Rodrigo – who has co-producing credits on two tracks from “Sour” – also started to explore her own ideas in production when making “Drivers License.” In fact, the seatbelt warning sound that the song’s lilting piano morphs into at the very beginning was her idea.
“I was in the studio and was almost nervous to bring up that idea because I thought [Dan] was going to think it was super stupid and weird,” Rodrigo remembers. “But I said, ‘What if it sounds like a car in the beginning and then it morphed into the piano?’ And he was like, ‘That sounds really sick, let’s try it.’ I had my mom, who was at home while I was in the studio, record the noises to her car and she sent it over to me and we put it on the track.” Nigro says he then used pitch correction software “to make the seatbelt beep into the same note as the piano so it would flow seamlessly.”
Another track on which production shines through is the pop-punk homage “Good 4 U,” which starts out with a throbbing bass line before diving into a fluttery, guitar-driven chorus. The song also debuted atop the Billboard Hot 100, making “Sour” the first debut album in history to have two singles land at the chart’s top spot upon their release. It’s safe to say that pop-punk is having a revival moment right now, with Blink 182 drummer Travis Barker shepherding in a new era of the genre with talents like Machine Gun Kelly, Jxdn and Willow Smith – but the fact that Rodrigo bounced from ballads to pop-punk so effortlessly, and topped the charts in the process, is something entirely new.
Rodrigo says the duo “worked really hard to make the production fresh by coming up with ideas with the instrumentation that might not be expected.”
For Nigro, that meant — somewhat surprisingly — using computerized instrumentation.
“‘Good 4 U’ was definitely the most fun song to make in the studio,” Nigro says. “I think the fact that the song kinda feels like it’s one thing in the verse and does a switch-up in the chorus is kinda the most exciting thing we accomplished with it.
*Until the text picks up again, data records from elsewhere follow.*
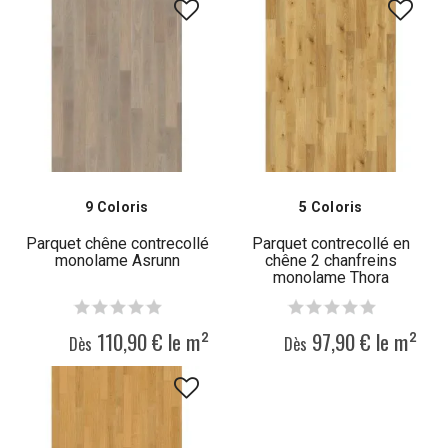
9 Coloris
5 Coloris
Parquet chêne contrecollé
Parquet contrecollé en
monolame Asrunn
chêne 2 chanfreins
monolame Thora
110,90 € le m²
97,90 € le m²
Dès
Dès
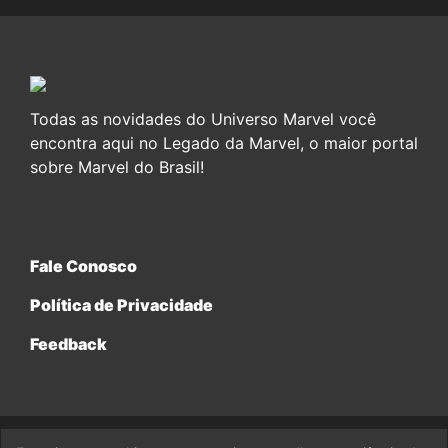
Todas as novidades do Universo Marvel você
encontra aqui no Legado da Marvel, o maior portal
sobre Marvel do Brasil!
Fale Conosco
Política de Privacidade
Feedback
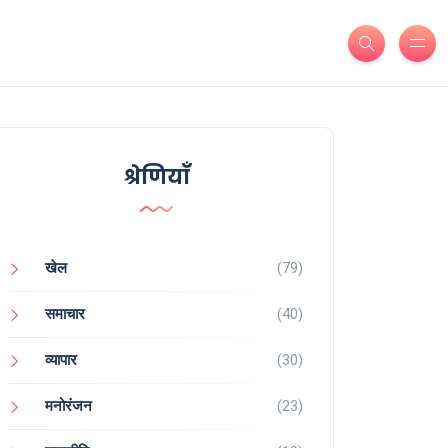
श्रेणियाँ
खेल
(79)
समाचार
(40)
व्यापार
(30)
मनोरंजन
(23)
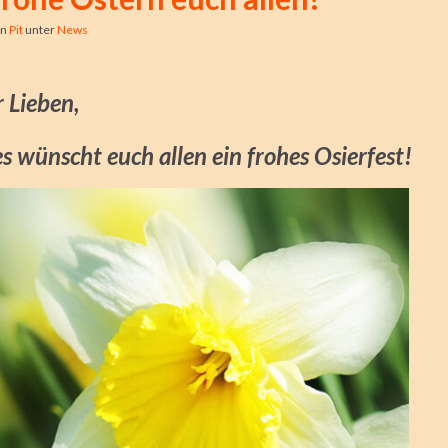
on
Pit
unter
News
r Lieben,
es wünscht euch allen ein frohes Osierfest!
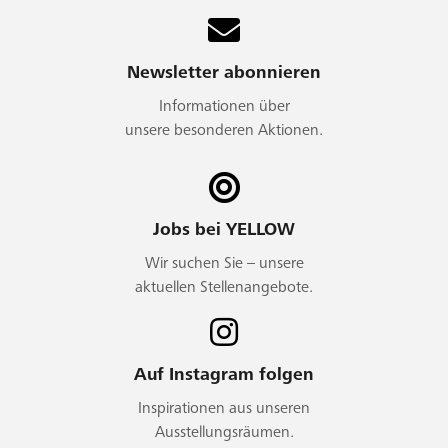
Newsletter abonnieren
Informationen über
unsere besonderen Aktionen.
Jobs bei YELLOW
Wir suchen Sie – unsere
aktuellen Stellenangebote.
Auf Instagram folgen
Inspirationen aus unseren
Ausstellungsräumen.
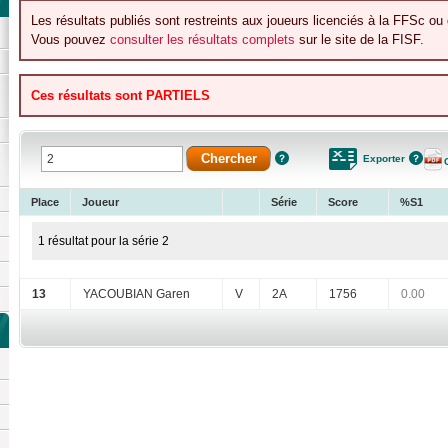
Les résultats publiés sont restreints aux joueurs licenciés à la FFSc ou 
Vous pouvez
consulter les résultats complets
sur le site de la FISF.
Ces résultats sont PARTIELS
Exporter
Place
Joueur
Série
Score
%S1
1 résultat pour la série 2
13
YACOUBIAN Garen
V
2A
1756
0.00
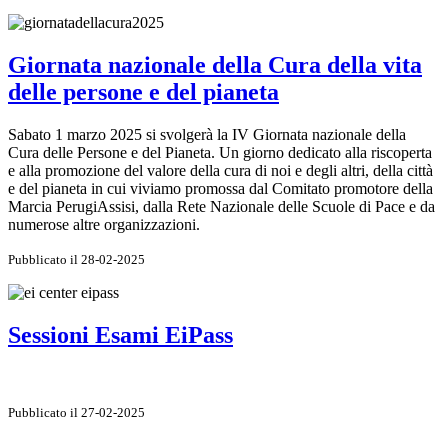
Giornata nazionale della Cura della vita
delle persone e del pianeta
Sabato 1 marzo 2025 si svolgerà la IV Giornata nazionale della
Cura delle Persone e del Pianeta. Un giorno dedicato alla riscoperta
e alla promozione del valore della cura di noi e degli altri, della città
e del pianeta in cui viviamo promossa dal Comitato promotore della
Marcia PerugiAssisi, dalla Rete Nazionale delle Scuole di Pace e da
numerose altre organizzazioni.
Pubblicato il 28-02-2025
Sessioni Esami EiPass
Pubblicato il 27-02-2025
But also little things like using a synth bass in the verses instead of a real bass, and the fact that all the drums in the song are programmed and not played (with the exception of the hi-hats in the second verse), give the song a twist to me.”
Though production remains an important part of the album, especially in its genre-shifting moments, Rodrigo’s minimalist tendencies still found a place on cuts like “Traitor,” “Enough for You,” “Happier” and closer “Hope Ur Ok.” After all, oftentimes the most vulnerable songs about heartbreak require a sparse sonic landscape to let their lyrics truly shine through. And despite Rodrigo’s songs being extremely personal and close to her heart, she recognizes the importance of collaboration when it comes to finding your sound as an artist.
“I write the majority of my songs, but I’m not afraid of collaborating with people,” Rodrigo says. “I think that’s something that great artists that I look up to do; they collaborate with people and share ideas, and that’s one of the most important parts of creativity.”
Nigro, too, says he learned a wealth of lessons from co-writing and producing “Sour,” including the value of time and patience.
“I think because of the pandemic we were oddly very fortunate to have as much time as we did to make music. I’m not sure if I could say the same if life was running at a normal pace,” Nigro says. “With less distractions we were really able to work on a song… take time off from it, go back and redo things about it if it didn’t feel right and grow together as a team and find a real groove.”